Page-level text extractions
------

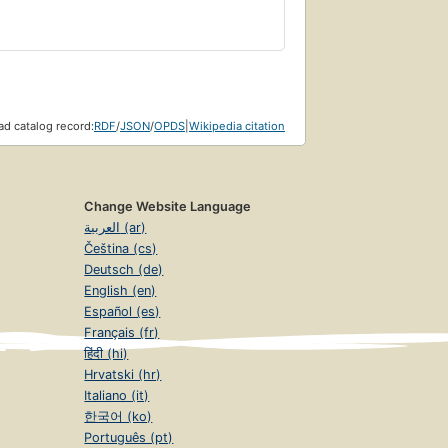
d catalog record:
RDF
/
JSON
/
OPDS
|
Wikipedia citation
Change Website Language
العربية (ar)
Čeština (cs)
Deutsch (de)
English (en)
Español (es)
Français (fr)
हिंदी (hi)
Hrvatski (hr)
Italiano (it)
한국어 (ko)
Português (pt)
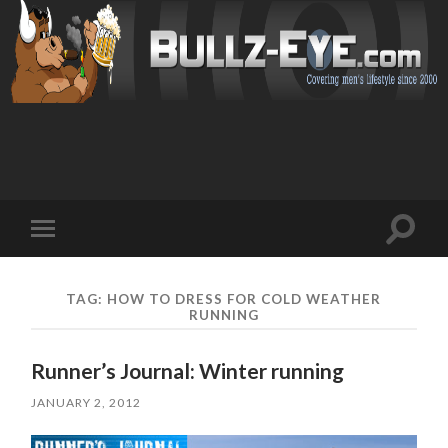
Toggl
Toggle
search
mobile
field
menu
TAG: HOW TO DRESS FOR COLD WEATHER
RUNNING
Runner’s Journal: Winter running
JANUARY 2, 2012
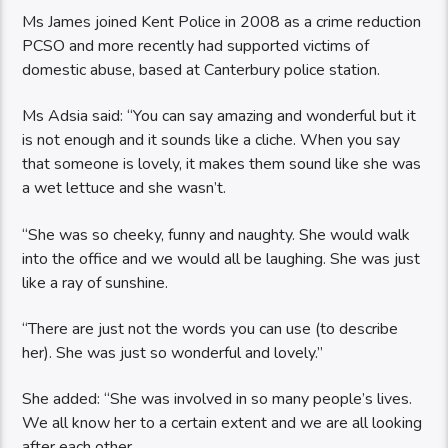
Ms James joined Kent Police in 2008 as a crime reduction
PCSO and more recently had supported victims of
domestic abuse, based at Canterbury police station.
Ms Adsia said: “You can say amazing and wonderful but it
is not enough and it sounds like a cliche. When you say
that someone is lovely, it makes them sound like she was
a wet lettuce and she wasn’t.
“She was so cheeky, funny and naughty. She would walk
into the office and we would all be laughing. She was just
like a ray of sunshine.
“There are just not the words you can use (to describe
her). She was just so wonderful and lovely.”
She added: “She was involved in so many people’s lives.
We all know her to a certain extent and we are all looking
after each other.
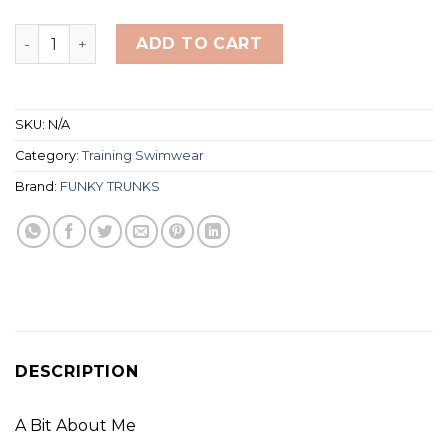
Funky Printed Trunks Toddler Boy's 5T quantity
ADD TO CART
SKU:
N/A
Category:
Training Swimwear
Brand:
FUNKY TRUNKS
DESCRIPTION
A Bit About Me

------

▸ **Work to complete**: Which lines above hold the string "just"? Copy every one of them.

▸ **Expected answer**:
into the office and we would all be laughing. She was just
“There are just not the words you can use (to describe
her). She was just so wonderful and lovely.”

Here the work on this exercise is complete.